This script is designed to help select a diverse group of individuals from a larger dataset, ensuring a balanced representation across various dimensions such as gender, age group, education, residence, disability, and interest. It includes features to bias the selection process to either over-represent or under-represent certain groups based on predefined criteria, enhancing the flexibility of the selection process to suit specific needs.
The primary aim of this script is to facilitate the creation of a diversified group from a dataset, ensuring that the final selection mirrors a balanced and diverse representation.

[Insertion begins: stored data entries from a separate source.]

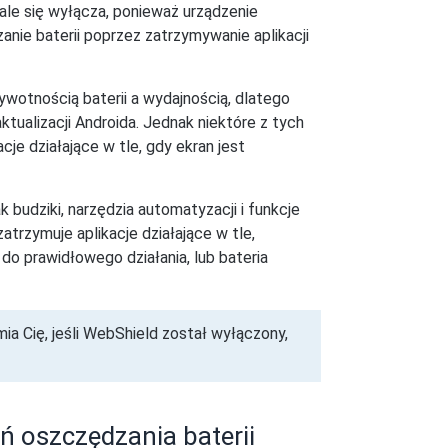
ale się wyłącza, ponieważ urządzenie
anie baterii poprzez zatrzymywanie aplikacji
wotnością baterii a wydajnością, dlatego
ktualizacji Androida. Jednak niektóre z tych
je działające w tle, gdy ekran jest
ak budziki, narzędzia automatyzacji i funkcje
atrzymuje aplikacje działające w tle,
 do prawidłowego działania, lub bateria
ia Cię, jeśli WebShield został wyłączony,
ń oszczędzania baterii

It's particularly useful in scenarios where equitable representation is critical, such as in surveys, research studies, or team formations.
To run this script, you will need Python installed on your machine, along with the following libraries:
- Pandas
- NumPy
You can install these libraries using pip:
pip install pandas numpy
$ python generate_csv.py
To execute the script, follow these steps:
- Prepare your dataset according to the specified data structure and save it as a CSV file.

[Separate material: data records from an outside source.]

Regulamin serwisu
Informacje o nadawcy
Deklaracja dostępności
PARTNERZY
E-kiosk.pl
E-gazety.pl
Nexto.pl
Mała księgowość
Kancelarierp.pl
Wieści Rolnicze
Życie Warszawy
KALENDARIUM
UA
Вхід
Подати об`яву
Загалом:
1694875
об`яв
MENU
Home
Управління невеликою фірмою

- Run the script using a Python interpreter. The first parameter is the CSV file path, the second is the target group size.

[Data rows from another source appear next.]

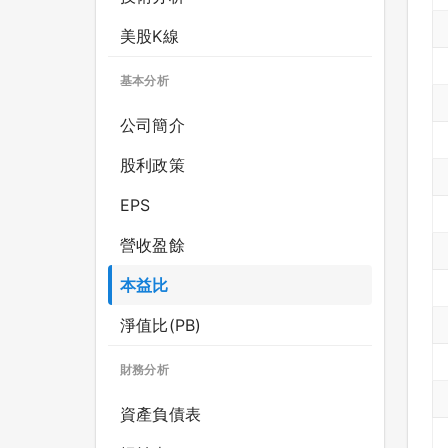
美股K線
基本分析
公司簡介
股利政策
EPS
營收盈餘
本益比
淨值比(PB)
財務分析
資產負債表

$ python main.py example_people_data.csv 60
The script supports biasing options to either over-represent or under-represent specific groups within the dataset. This feature allows for more control over the diversity of the selected group, making it possible to adjust the selection process based on specific needs or goals.
Biasing is applied through predefined criteria within the script. These criteria can be adjusted by modifying the bias_weights calculation, which assigns different weights to individuals based on attributes such as 'Disability', 'Age Group', or any other column in the dataset.
For example, to over-represent individuals with disabilities, a higher weight is assigned to records where Disability == 'Yes'. Conversely, to under-represent middle-aged males, a lower weight can be assigned to records matching this criterion.
You can customize the bias criteria by editing the select_diverse_group_with_bias in main.py
Your dataset should be a CSV file with the following columns:
ID: An incremental integer identifying each record.Age Group: Categorized age groups, e.g., '18-29', '30-39', etc.Education: Level of education, e.g., 'Elementary', 'Secondary', 'Higher'.Gender: Gender identification, e.g., 'Male', 'Female'.Residence: Type of residence, e.g., 'Capital', 'Non-Capital'.Disability: Disability status, e.g., 'Yes', 'No'.Interest: Level of interest, e.g., 'No', 'Some', 'Yes'.
Example CSV dataset structure:
ID,Age Group,Education,Gender,Residence,Disability,Interest
1,18-29,Higher,Female,Capital,No,Yes
2,30-39,Secondary,Male,Non-Capital,Yes,Some
...
This script has been made with the help of ChatGPT v4. Please, find the related conversations below:
Simple diverse selection:
https://chat.openai.com/share/1f1c89a2-59ae-44a6-979c-ce720b279229,
Extended dimensions and bias:
https://chat.openai.com/share/437498d5-7535-4788-87ca-c0dc1e35a2c2
Contributions are welcome! If you have suggestions or enhancements, please open an issue or submit a pull request.
MIT License - Feel free to use, modify, and distribute this script as you see fit.